Talk of the ten year anniversary of the collapse of Lehman Brothers has filled the national conversation. The Wall Street investment bank's bankruptcy on September 15, 2008, has come to represent the start of the Great Recession. Media commemorated the event with discussions on what it all meant. Had banks become more secure? How did it change people's lives? The New York Times even created an entire online section dedicated to its anniversary coverage of Lehman's fall.

Yet, with all the chatter, little was said on how the recession changed the LGBTQ community. One thing that stuck out from the anniversary mania was an article in The New Republic. The piece reviewed Adam Tooze's findings in Crashed: How a Decade of Financial Crises Changed the World. In the book, Tooze laid out how the Great Recession exacerbated income inequality around the world. He points to this divide as the driver of the political instability and social upheaval that gave rise to political charlatans such as Donald Trump.

Tooze laid out his conclusions at a time when the top 1 percent control a greater share of wealth than at any other time in the last 50 years.

This financial chasm has heightened conflict within the LGBTQ community, just as it has across the country. The image of LGBTQ people is one that is all too often seen primarily as affluent, white and male. An image far removed from the lives of many in our community. It is the myth of LGBTQ affluence.

The myth of LGBTQ affluence has grown over years of us touting our economic might. Reports trumpet how the LGBTQ community takes 16 percent more shopping trips than our straight counterparts. LGBTQ groups, from the National LGBT Chamber of Commerce to the Human Rights Campaign, champion that our buying power now tops $900 billion a year.

Pointing to our perceived economic clout comes from a desire we all have to project strength and to protect the LGBTQ community. In reality, this mirage is not only an illusion; it erases everyone else that is LGBTQ.

Yes, the wealth of some in our community has grown since the collapse of Lehman Brothers. But, one in five LGBTQ single adults still make less than $12,000 a year. Big business might view us as a lucrative market. But, LGBTQ people with children are still three times more likely than their straight counterparts to live in poverty.

Some in our community have seen their investments in the stock market recover. But, transgender people are still four times more likely to live in poverty than their cisgender peers. The economic might of some LGBTQ people is great. Yet, studies frequently debunk the image that queers are all living the high life.

This juxtaposition of images of opulence on one side and the reality of a growing economic divide should worry us all. Today, we increasingly see protests and conflicts in LGBTQ spaces. Not protests by anti-LGBTQ forces, but from LGBTQ people themselves. Often these protesters are not affluent, often they do not match the myth. Instead, they are demanding nothing more than to be heard and seen in our community.

Our community saw what happened when these divides reached a breaking point in 2017. At the time, most mainstream Prides ignored criticism that Pride celebrations had become corporate-sponsor driven spectacles that catered too a largely white male audience. This resulted in protesters blockading Pride parades in over a dozen U.S. cities. The image of the white gay man who takes all those shopping trips was ripped away -- supplanted with images of black, white and brown, working-class queers who were angry and refused to pushed aside.

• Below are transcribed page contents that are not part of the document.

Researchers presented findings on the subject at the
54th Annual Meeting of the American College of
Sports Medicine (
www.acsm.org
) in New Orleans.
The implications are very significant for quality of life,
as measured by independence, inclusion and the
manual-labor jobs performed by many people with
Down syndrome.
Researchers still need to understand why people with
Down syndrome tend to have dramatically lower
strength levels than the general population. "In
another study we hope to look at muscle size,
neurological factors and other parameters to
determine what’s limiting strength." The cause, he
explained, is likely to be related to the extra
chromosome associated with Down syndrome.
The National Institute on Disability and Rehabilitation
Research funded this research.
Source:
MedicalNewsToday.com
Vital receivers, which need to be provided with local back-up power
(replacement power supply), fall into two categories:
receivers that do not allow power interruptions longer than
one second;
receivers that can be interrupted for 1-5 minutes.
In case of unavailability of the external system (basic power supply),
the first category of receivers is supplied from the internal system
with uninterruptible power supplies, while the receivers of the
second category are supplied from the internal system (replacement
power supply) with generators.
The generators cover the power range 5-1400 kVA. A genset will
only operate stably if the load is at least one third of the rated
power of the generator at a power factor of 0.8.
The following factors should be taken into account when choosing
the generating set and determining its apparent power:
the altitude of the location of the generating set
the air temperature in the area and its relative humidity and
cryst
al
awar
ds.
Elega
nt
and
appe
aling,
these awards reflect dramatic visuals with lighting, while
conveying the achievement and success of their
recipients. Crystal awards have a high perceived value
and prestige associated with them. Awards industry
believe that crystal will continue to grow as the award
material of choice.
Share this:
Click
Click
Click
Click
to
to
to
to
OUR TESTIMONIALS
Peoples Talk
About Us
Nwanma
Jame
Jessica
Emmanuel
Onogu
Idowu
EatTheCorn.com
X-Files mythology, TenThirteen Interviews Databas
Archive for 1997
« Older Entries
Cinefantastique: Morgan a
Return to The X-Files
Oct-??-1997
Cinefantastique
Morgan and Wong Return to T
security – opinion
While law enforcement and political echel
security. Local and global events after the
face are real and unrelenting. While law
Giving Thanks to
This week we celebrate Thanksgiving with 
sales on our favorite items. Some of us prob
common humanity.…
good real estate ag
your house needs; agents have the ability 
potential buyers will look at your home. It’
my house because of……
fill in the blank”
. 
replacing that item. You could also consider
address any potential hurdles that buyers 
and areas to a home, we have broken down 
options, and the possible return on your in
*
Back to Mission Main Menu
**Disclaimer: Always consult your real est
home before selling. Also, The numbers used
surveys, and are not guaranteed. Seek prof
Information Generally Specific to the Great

We shouldn't fear this change, we must embrace it. The National LGBTQ Task Force is not afraid to run toward this change. As part of a coalition of LGBTQ organizations, we are sounding the alarm on poverty in the LGBTQ community. While the Task Force Action Fund's Queer the Vote project is working to expand voting rights for LGBTQ communities of color.

If we learned one thing since the failure of Lehman Brothers, it should be that we must amplify those who often feel voiceless. Remember, those that don't match the myth of the affluent gay can speak and we need to learn to listen.